Sind wir als Eltern zu streng?

Wenn wir an strenge Eltern denken, denken die meisten von uns an den autoritären Erziehungsstil. Also jenen Erziehungsstil, bei dem die Macht und Kontrolle eindeutig bei uns Eltern liegt. Kontrolle und Regeln sind jedoch auch bei anderen Erziehungsstilen vorhanden und von Vorteil, zum Beispiel beim autoritativen Stil. Hier ist die Kontrolle vorhanden, allerdings an das Alter des Kindes angepasst.

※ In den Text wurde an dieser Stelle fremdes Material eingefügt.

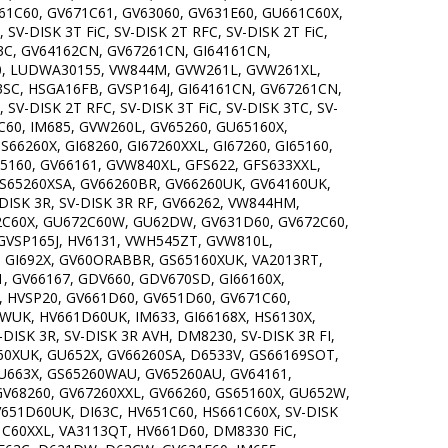
61C60, GV671C61, GV63060, GV631E60, GU661C60X,
V-DISK 3T FiC, SV-DISK 2T RFC, SV-DISK 2T FiC,
C, GV64162CN, GV67261CN, GI64161CN,
0, LUDWA30155, VW844M, GVW261L, GVW261XL,
C, HSGA16FB, GVSP164J, GI64161CN, GV67261CN,
-DISK 2T RFC, SV-DISK 3T FiC, SV-DISK 3TC, SV-
C60, IM685, GVW260L, GV65260, GU65160X,
66260X, GI68260, GI67260XXL, GI67260, GI65160,
5160, GV66161, GVW840XL, GFS622, GFS633XXL,
GS65260XSA, GV66260BR, GV66260UK, GV64160UK,
DISK 3R, SV-DISK 3R RF, GV66262, VW844HM,
72C60X, GU672C60W, GU62DW, GV631D60, GV672C60,
GVSP165J, HV6131, VWH545ZT, GVW810L,
, GI692X, GV60ORABBR, GS65160XUK, VA2013RT,
, GV66167, GDV660, GDV670SD, GI66160X,
, HVSP20, GV661D60, GV651D60, GV671C60,
WUK, HV661D60UK, IM633, GI66168X, HS6130X,
ISK 3R, SV-DISK 3R AVH, DM8230, SV-DISK 3R FI,
60XUK, GU652X, GV66260SA, D6533V, GS66169SOT,
GU663X, GS65260WAU, GV65260AU, GV64161,
GV68260, GV67260XXL, GV66260, GS65160X, GU652W,
651D60UK, DI63C, HV651C60, HS661C60X, SV-DISK
71C60XXL, VA3113QT, HV661D60, DM8330 FiC,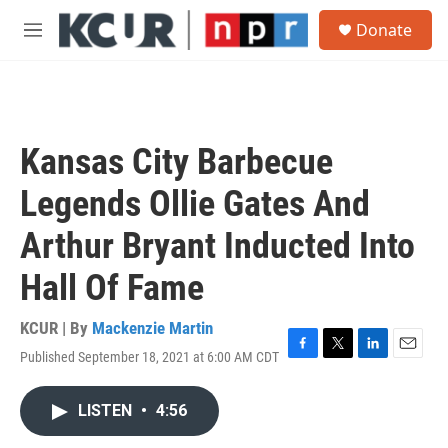
Skip to main content
S
Donate
e
M
a
e
r
n
c
u
h
u
Kansas City Barbecue
e
r
Legends Ollie Gates And
y
Arthur Bryant Inducted Into
Hall Of Fame
KCUR | By
Mackenzie Martin
Published September 18, 2021 at 6:00 AM CDT
F
T
L
E
a
w
i
m
c
i
n
a
LISTEN
•
4:56
e
t
k
i
b
t
e
l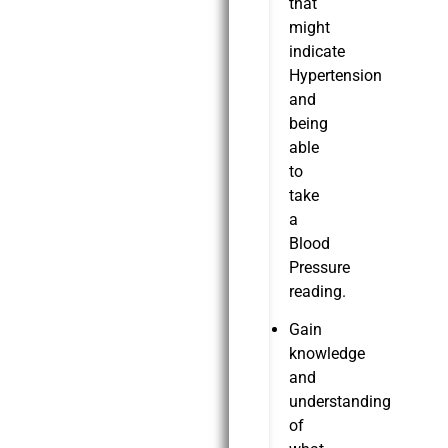
that
might
indicate
Hypertension
and
being
able
to
take
a
Blood
Pressure
reading.
Gain
knowledge
and
understanding
of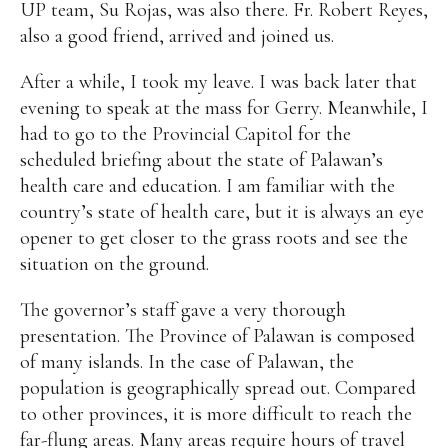
UP team, Su Rojas, was also there. Fr. Robert Reyes,
also a good friend, arrived and joined us.
After a while, I took my leave. I was back later that
evening to speak at the mass for Gerry. Meanwhile, I
had to go to the Provincial Capitol for the
scheduled briefing about the state of Palawan’s
health care and education. I am familiar with the
country’s state of health care, but it is always an eye
opener to get closer to the grass roots and see the
situation on the ground.
The governor’s staff gave a very thorough
presentation. The Province of Palawan is composed
of many islands. In the case of Palawan, the
population is geographically spread out. Compared
to other provinces, it is more difficult to reach the
far-flung areas. Many areas require hours of travel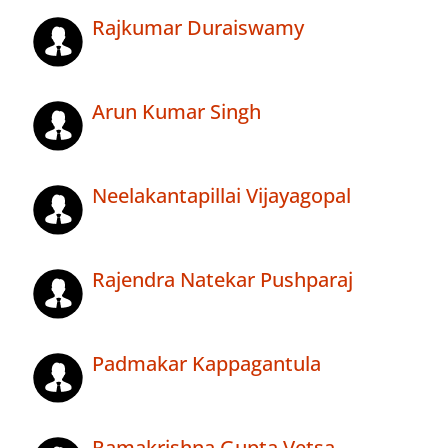
Rajkumar Duraiswamy
Arun Kumar Singh
Neelakantapillai Vijayagopal
Rajendra Natekar Pushparaj
Padmakar Kappagantula
Ramakrishna Gupta Vetsa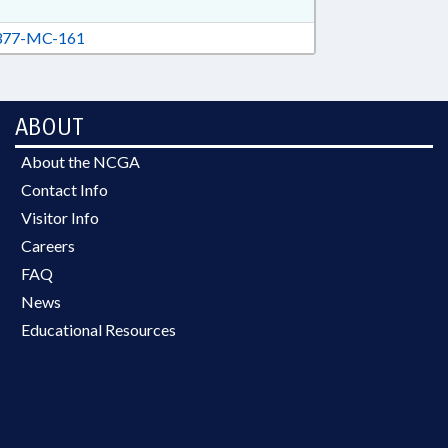
77-MC-161
ABOUT
About the NCGA
Contact Info
Visitor Info
Careers
FAQ
News
Educational Resources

Das heißt, unsere Kinder haben in den Bereichen, die sie schon beherrschen und für die sie bereits reif genug sind, auch die Freiheit sich selbstständig auszutoben. Ich glaube, dass die meisten Eltern, die sich informieren und ihre Erziehung immer wieder hinterfragen, genau da hineinfallen. Sie erziehen autoritativ, haben jedoch Sorge, dabei dennoch zu streng zu sein. Häufig kommen diese Gedanken, weil wir Eltern in stressigen, belastenden Situationen überreagiert haben oder auch weil wir uns mit anderen Eltern vergleichen.

Wir Eltern müssen es neben den alltäglichen Belastungen schaffen, unseren Kindern Grenzen zu setzen, sie liebevoll zu erziehen und ihnen Halt zu geben. Ein Balanceakt, der nicht immer leicht ist und uns viel abverlangt. Da ist es ganz natürlich, dass wir manchmal Fehler machen, ungeduldig werden, Konsequenzen vielleicht vorschnell setzen und im Nachhinein etwas bereuen. Das alles heißt jedoch nicht automatisch, dass wir zu streng waren. Vielleicht nur zu vorschnell oder ganz einfach zu gestresst.

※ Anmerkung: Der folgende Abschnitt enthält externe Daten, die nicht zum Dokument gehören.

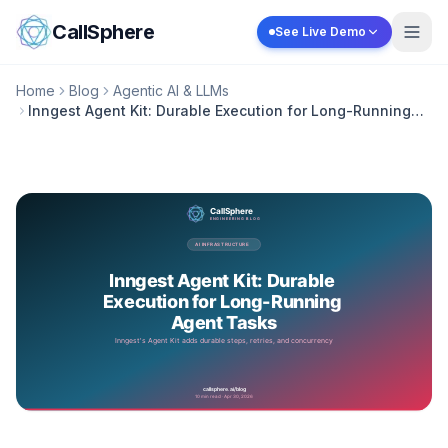
Skip to content
CallSphere
See Live Demo
Home
Blog
Agentic AI & LLMs
Inngest Agent Kit: Durable Execution for Long-Running
Agent Tasks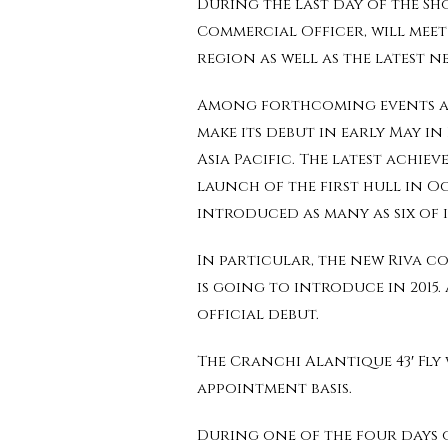
During the last day of the Sho
Commercial Officer, will meet 
region as well as the latest n
Among forthcoming events are 
make its debut in early May i
Asia Pacific. The latest achie
launch of the first hull in Oc
introduced as many as six of i
In particular, the new Riva c
is going to introduce in 2015.
official debut.
The Cranchi Alantique 43′ Fly
appointment basis.
During one of the four days o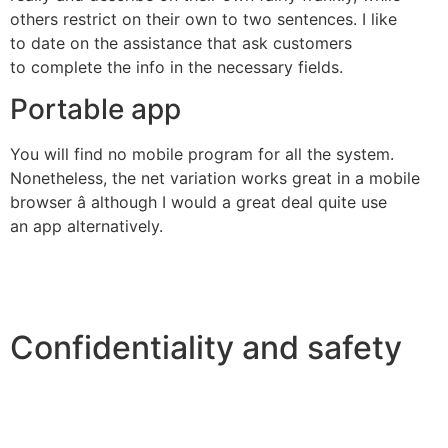
others restrict on their own to two sentences. I like
to date on the assistance that ask customers
to complete the info in the necessary fields.
Portable app
You will find no mobile program for all the system.
Nonetheless, the net variation works great in a mobile
browser â although I would a great deal quite use
an app alternatively.
Confidentiality and safety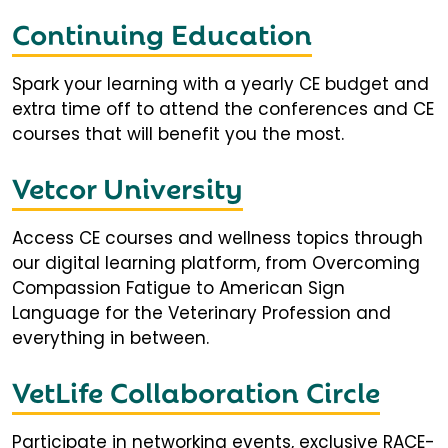
Continuing Education
Spark your learning with a yearly CE budget and
extra time off to attend the conferences and CE
courses that will benefit you the most.
Vetcor University
Access CE courses and wellness topics through
our digital learning platform, from Overcoming
Compassion Fatigue to American Sign
Language for the Veterinary Profession and
everything in between.
VetLife Collaboration Circle
Participate in networking events, exclusive RACE-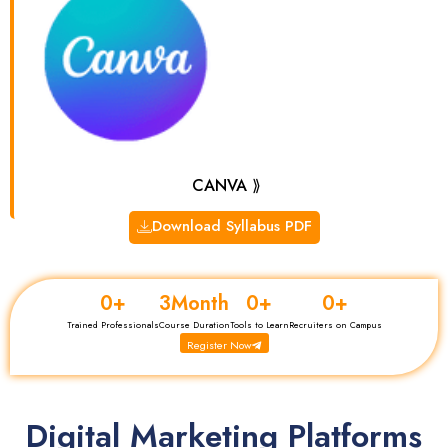
CANVA ⟫
Download Syllabus PDF
0
+
3
Month
0
+
0
+
Trained Professionals
Course Duration
Tools to Learn
Recruiters on Campus
Register Now
Digital Marketing Platforms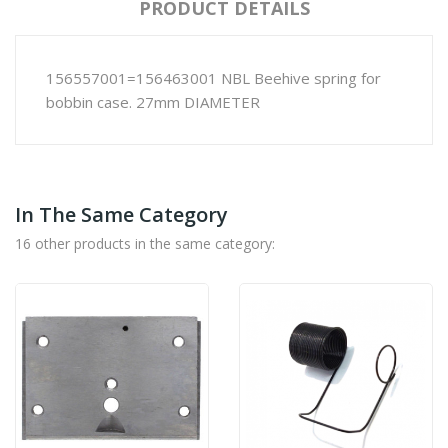
PRODUCT DETAILS
156557001=156463001 NBL Beehive spring for
bobbin case. 27mm DIAMETER
In The Same Category
16 other products in the same category: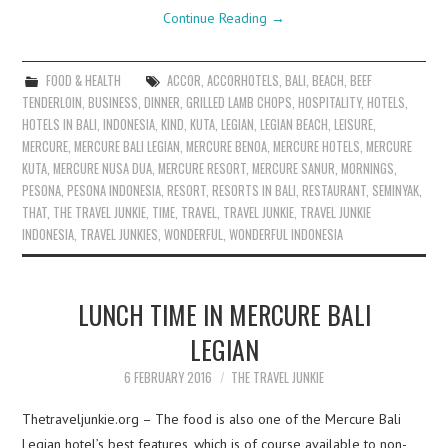
Continue Reading
→
FOOD & HEALTH
ACCOR
,
ACCORHOTELS
,
BALI
,
BEACH
,
BEEF
TENDERLOIN
,
BUSINESS
,
DINNER
,
GRILLED LAMB CHOPS
,
HOSPITALITY
,
HOTELS
,
HOTELS IN BALI
,
INDONESIA
,
KIND
,
KUTA
,
LEGIAN
,
LEGIAN BEACH
,
LEISURE
,
MERCURE
,
MERCURE BALI LEGIAN
,
MERCURE BENOA
,
MERCURE HOTELS
,
MERCURE
KUTA
,
MERCURE NUSA DUA
,
MERCURE RESORT
,
MERCURE SANUR
,
MORNINGS
,
PESONA
,
PESONA INDONESIA
,
RESORT
,
RESORTS IN BALI
,
RESTAURANT
,
SEMINYAK
,
THAT
,
THE TRAVEL JUNKIE
,
TIME
,
TRAVEL
,
TRAVEL JUNKIE
,
TRAVEL JUNKIE
INDONESIA
,
TRAVEL JUNKIES
,
WONDERFUL
,
WONDERFUL INDONESIA
LUNCH TIME IN MERCURE BALI
LEGIAN
6 FEBRUARY 2016
THE TRAVEL JUNKIE
Thetraveljunkie.org – The food is also one of the Mercure Bali
Legian hotel’s best features, which is of course available to non-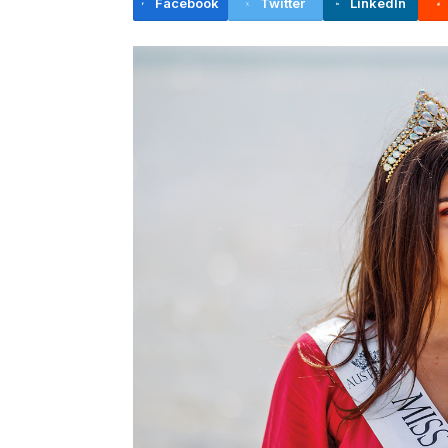
Facebook
Twitter
LinkedIn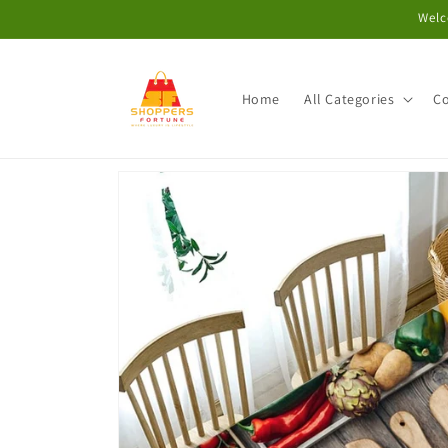
Skip to
Welc
content
Home
All Categories
Co
Skip to
product
information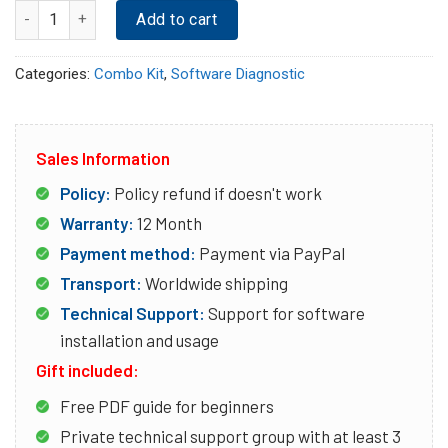
Quantity
Add to cart
Categories:
Combo Kit
,
Software Diagnostic
Sales Information
Policy:
Policy refund if doesn't work
Warranty:
12 Month
Payment method:
Payment via PayPal
Transport:
Worldwide shipping
Technical Support:
Support for software
installation and usage
Gift included:
Free PDF guide for beginners
Private technical support group with at least 3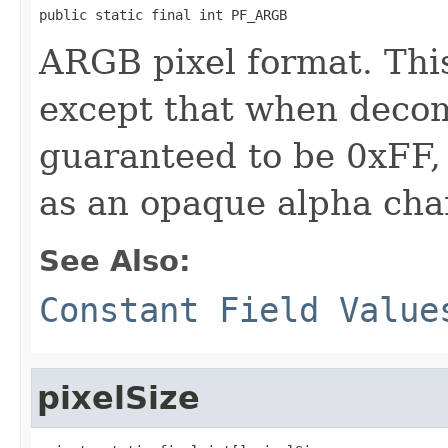
public static final int PF_ARGB
ARGB pixel format. Thi
except that when decom
guaranteed to be 0xFF,
as an opaque alpha cha
See Also:
Constant Field Value
pixelSize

Ich kann Sie beruhigen, die Grundbedürfnisse unserer Kinder sind, neben den physiologischen Bedürfnissen: Sicherheit, Liebe, Anerkennung, Freude, Entwicklung und Selbstständigkeit und Autonomie.

Die Grundbedürfnisse unserer Kinder

Bedürfnisse können nicht durch einzelne Ereignisse erfüllt werden und genauso wenig durch einzelne Ereignisse nicht erfüllt sein. Es geht dabei um die gesamte Tendenz. Daher sind einzelne Fehler, zwar ärgerlich, für uns selbst und natürlich auch für den momentanen Zustand unserer Kinder, gesamt betrachtet allerdings weniger einflussreich. 

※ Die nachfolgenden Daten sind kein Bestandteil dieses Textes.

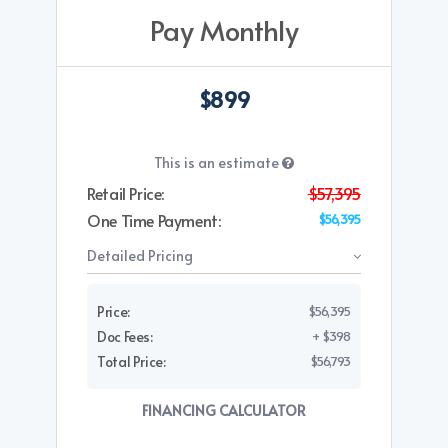
Pay Monthly
$899
This is an estimate
Retail Price:
$57,395
One Time Payment:
$56,395
Detailed Pricing
Price:
$56,395
Doc Fees:
+ $398
Total Price:
$56,793
FINANCING CALCULATOR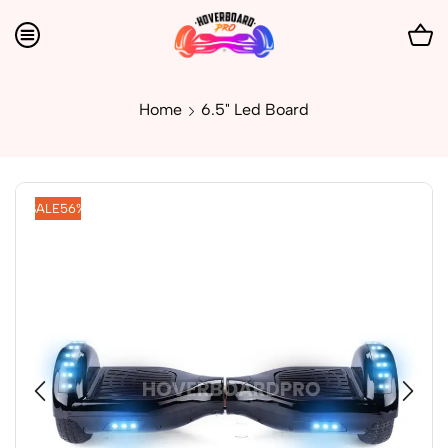
Home
6.5" Led Board
SALE
56%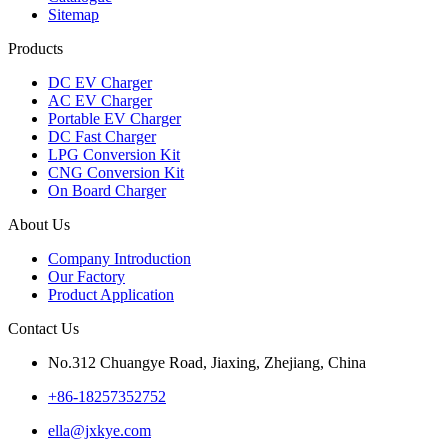
Sitemap
Products
DC EV Charger
AC EV Charger
Portable EV Charger
DC Fast Charger
LPG Conversion Kit
CNG Conversion Kit
On Board Charger
About Us
Company Introduction
Our Factory
Product Application
Contact Us
No.312 Chuangye Road, Jiaxing, Zhejiang, China
+86-18257352752
ella@jxkye.com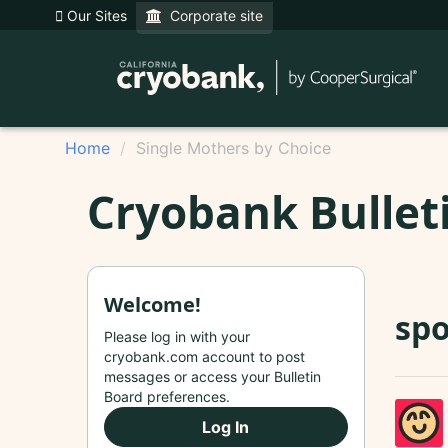
Our Sites
Corporate site
Home
Single Mothers by Choice
Cryobank Bullet
Welcome!
spo
Please log in with your
cryobank.com account to post
messages or access your Bulletin
Board preferences.
Log In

Wenn Sie sich jetzt fragen, ob Sie generell zu streng sind, hat das Einfluss auf mehrere Grundbedürfnisse, hauptsächlich aber auf die Autonomie. Natürlich brauchen unsere Kinder  hier noch je nach Alter unsere Hilfe und Unterstützung. Es ist also vor allem wichtig, dass Sie Ihrem Kind die Freiheiten geben, die für das Alter, aber vor allem den Fähigkeiten Ihres Kindes entsprechen. Und in diesem Fall sind auf jeden Fall Sie der Experte.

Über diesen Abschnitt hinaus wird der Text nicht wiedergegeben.